Mi pueblo tiene más de un millar
de rascacielos. Un paseo
con cuatro carriles de velocidad limitada
y un pestilente aroma
a gasoil quemado.
Desde lo alto,
mi pueblo tiene una policromada
imagen de tejados rojizos,
paredes antaño blancas,
corralas con barandillas de madera
y unos solarium privilegiados
con cuerpos generalmente desnudos al sol.
Suena a voces entrecruzadas,
idiomas inteligibles,
gritos de dolor y gemidos de domingos de madrugada.

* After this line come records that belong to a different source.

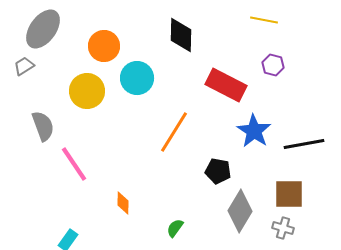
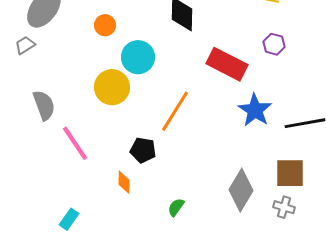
orange circle: (104, 46) -> (105, 25), size x0.7
yellow circle: (87, 91) -> (112, 87), moved
black pentagon: (218, 171) -> (143, 150), moved

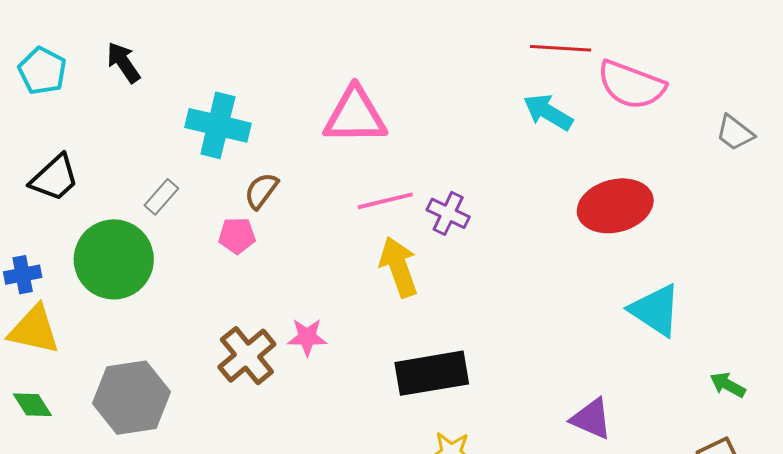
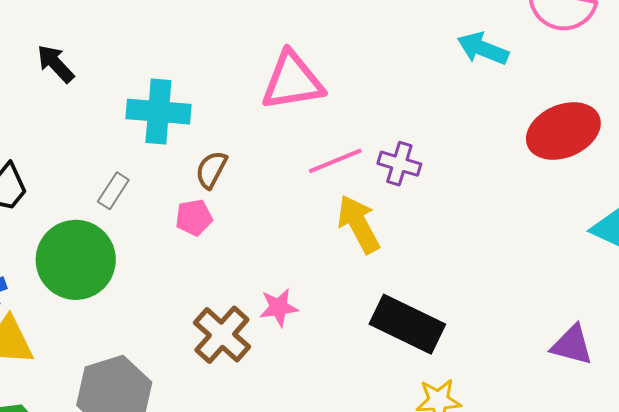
black rectangle: (432, 373) -> (407, 324), turned 44

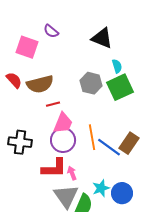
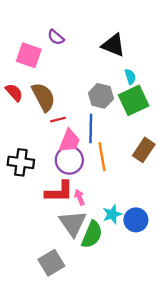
brown semicircle: (40, 84) -> (43, 97), turned -104
brown rectangle: (129, 143) -> (144, 150), moved
blue line: (109, 147) -> (91, 129), moved, turned 55

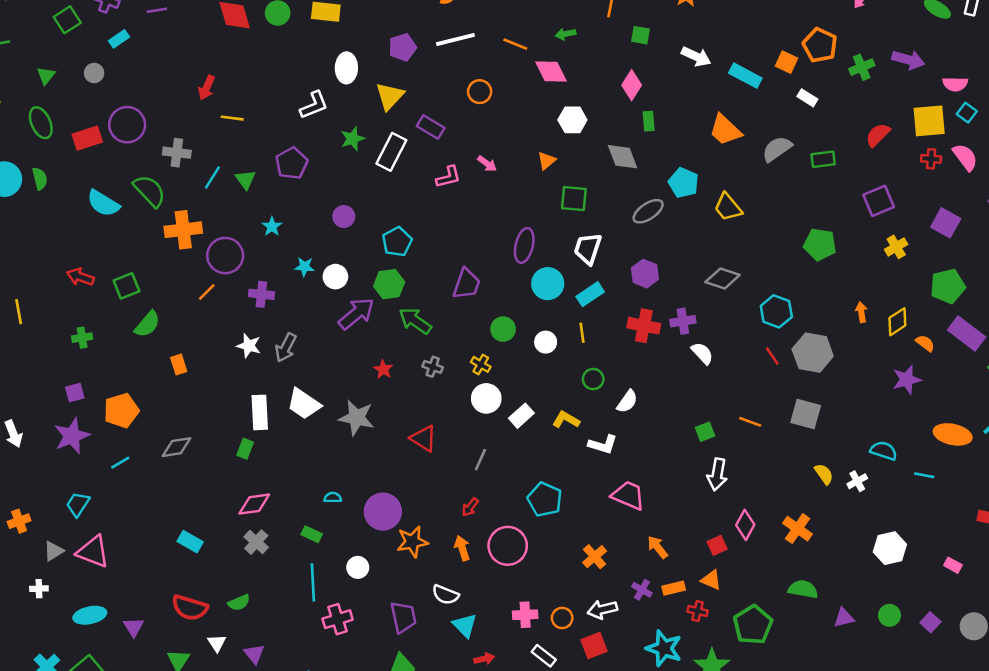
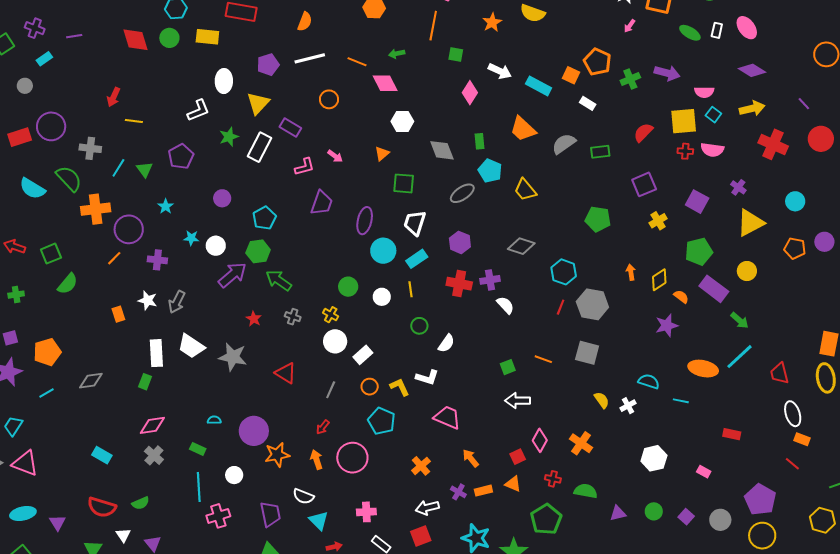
pink diamond: (632, 85) -> (470, 93), moved
green rectangle: (649, 121) -> (479, 141), moved
pink semicircle: (965, 157) -> (712, 150), turned 135
purple trapezoid: (467, 284) -> (322, 203), moved
red line: (772, 356) -> (561, 307), turned 56
orange rectangle: (179, 364) -> (118, 314), moved
yellow L-shape: (566, 420) -> (400, 387), moved, turned 35
white arrow: (717, 474) -> (518, 401), turned 80
red cross: (698, 611) -> (553, 479), moved
orange circle: (562, 618) -> (370, 387), moved

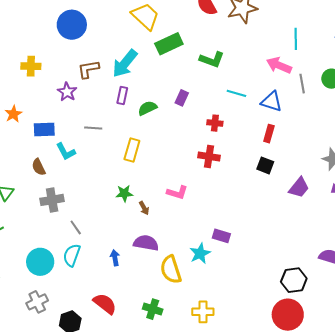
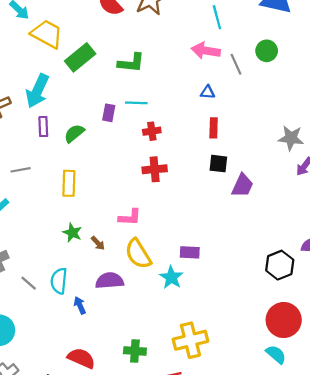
cyan line: (236, 93) -> (136, 103), moved
blue triangle: (271, 102) -> (208, 92), size x0.6
purple trapezoid: (299, 188) -> (242, 185), moved
green star: (124, 193) -> (72, 233), turned -30
cyan semicircle: (72, 255) -> (59, 281), moved
yellow semicircle: (171, 270) -> (138, 254), moved
black hexagon: (294, 280) -> (280, 265), moved
yellow cross: (203, 312) -> (190, 340), size x1.4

Cuando se despereza el lunes
se deja llevar por el descompensado
ritmo del rugir de los coches;
y en la noche del jueves
silba una melodía de seducción.
¿Quién diría que el domingo
guardaría silencio?
El silencio da miedo
en mi pueblo.
Me ha acostumbrado
a sentirlo ruidoso.
Mi pueblo no me vio nacer
y a buen seguro no sabe ni que existo.
A mi pueblo regreso
de cada viaje sabiendo que a la puerta
del aeropuerto habrá un hombre
de voz rota
intentando cobrarme más de lo que cuesta una bandera.
No tiene fama de amable
pero tampoco de insolidaria.
En mi pueblo la gente sale a la calle
a alzar sus voces y grita, de vez en cuando,
algo al unísono.
Un día decidí que esta ciudad
sin mar iba a ser mi pueblo. Sé de sus calles,
de sus barrios, de sus cocinas, de sus aromas
e incluso he descubierto cuáles son
algunas de sus debilidades.
Ése es nuestro gran secreto.
Dos desconocidos, dos anónimos,
dos y en ocasiones tres, que no está mal,
viviendo como buenamente
nos apetece vivir, por eso es mi pueblo.